*DIRECTIONS FOR THIS TASK*. What are the lines, word for word, from the line with "повышение качества жизни в России и мире." up to and including the line with "разработке ППР определяются оптимальные сроки" in the records below? Omit the pictures.

*RECORDS FOR THIS TASK*.
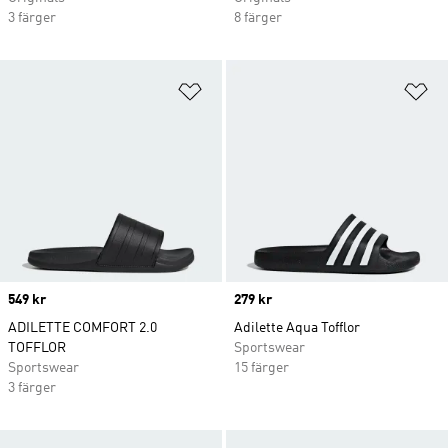
3 färger
8 färger
Lägg till på önskelistan
Lä
Price
549 kr
Price
279 kr
ADILETTE COMFORT 2.0
Adilette Aqua Tofflor
TOFFLOR
Sportswear
Sportswear
15 färger
3 färger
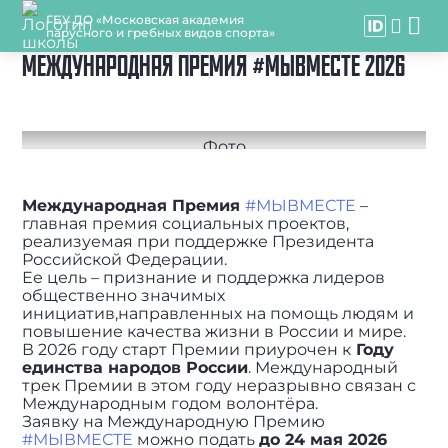
ГБУ ДО «Московская академия
парусного и гребных видов спорта»
МЕЖДУНАРОДНАЯ ПРЕМИЯ #МЫВМЕСТЕ 2026
Международная Премия
#МЫВМЕСТЕ
–
главная премия социальных проектов,
реализуемая при поддержке Президента
Российской Федерации.
Ее цель – признание и поддержка лидеров
общественно значимых
инициатив,направленных на помощь людям и
повышение качества жизни в России и мире.
В 2026 году старт Премии приурочен к
Году
единства народов России
. Международный
трек Премии в этом году неразрывно связан с
Международным годом волонтёра.
Заявку на Международную Премию
#МЫВМЕСТЕ
можно подать
до 24 мая 2026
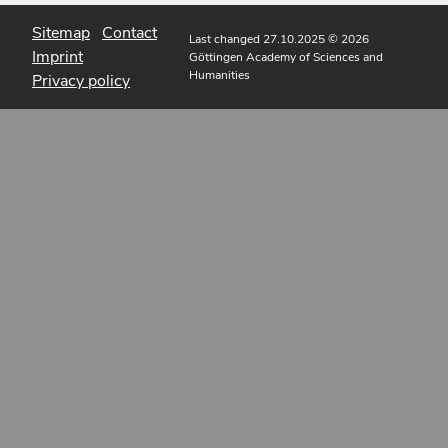
Sitemap
Contact
Last changed 27.10.2025
© 2026
Imprint
Göttingen Academy of Sciences and
Humanities
Privacy policy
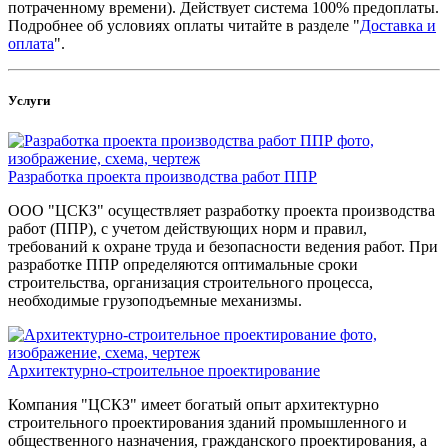
потраченному времени). Действует система 100% предоплаты.
Подробнее об условиях оплаты читайте в разделе "
Доставка и
оплата
".
Услуги
Разработка проекта производства работ ППР
ООО "ЦСКЗ" осуществляет разработку проекта производства
работ (ППР), с учетом действующих норм и правил,
требований к охране труда и безопасности ведения работ. При
разработке ППР определяются оптимальные сроки
строительства, организация строительного процесса,
необходимые грузоподъемные механизмы.
Архитектурно-строительное проектирование
Компания "ЦСКЗ" имеет богатый опыт архитектурно
строительного проектирования зданий промышленного и
общественного назначения, гражданского проектирования, а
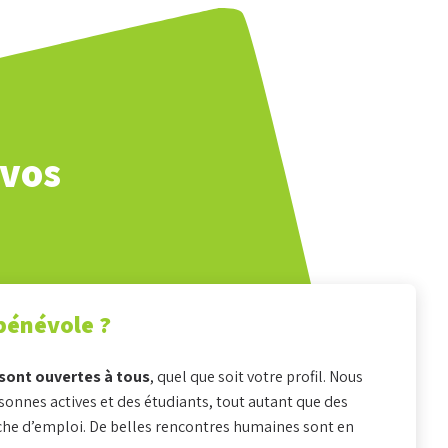
 vos
bénévole ?
 sont ouvertes à tous
, quel que soit votre profil. Nous
onnes actives et des étudiants, tout autant que des
che d’emploi. De belles rencontres humaines sont en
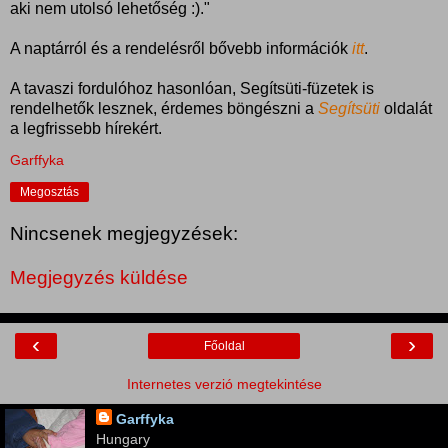
aki nem utolsó lehetőség :)."
A naptárról és a rendelésről bővebb információk
itt
.
A tavaszi fordulóhoz hasonlóan, Segítsüti-füzetek is
rendelhetők lesznek, érdemes böngészni a
Segítsüti
oldalát
a legfrissebb hírekért.
Garffyka
Megosztás
Nincsenek megjegyzések:
Megjegyzés küldése
‹
›
Főoldal
Internetes verzió megtekintése
Garffyka
Hungary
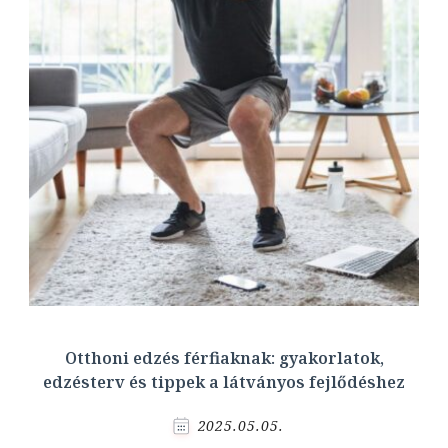
Otthoni edzés férfiaknak: gyakorlatok,
edzésterv és tippek a látványos fejlődéshez
2025.05.05.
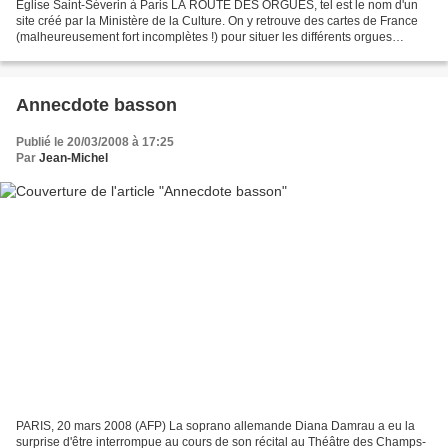
Eglise Saint-Séverin à Paris LA ROUTE DES ORGUES, tel est le nom d'un
site créé par la Ministère de la Culture. On y retrouve des cartes de France
(malheureusement fort incomplètes !) pour situer les différents orgues
classés par époque et par style esthétique....
Annecdote basson
Publié le 20/03/2008 à 17:25
Par
Jean-Michel
PARIS, 20 mars 2008 (AFP) La soprano allemande Diana Damrau a eu la
surprise d'être interrompue au cours de son récital au Théâtre des Champs-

*SOLUTION BELOW*.
повышение качества жизни в России и мире.
В 2026 году старт Премии приурочен к
Году
единства народов России
. Международный
трек Премии в этом году неразрывно связан с
Международным годом волонтёра.
Заявку на Международную Премию
#МЫВМЕСТЕ
можно подать
до 24 мая 2026
Sitemap
Contact
Last changed 27.10.2025
© 2026
Imprint
Göttingen Academy of Sciences and
Humanities
Privacy policy
потраченному времени). Действует система 100% предоплаты.
Подробнее об условиях оплаты читайте в разделе "
Доставка и
оплата
".
Услуги
Разработка проекта производства работ ППР
ООО "ЦСКЗ" осуществляет разработку проекта производства
работ (ППР), с учетом действующих норм и правил,
требований к охране труда и безопасности ведения работ. При
разработке ППР определяются оптимальные сроки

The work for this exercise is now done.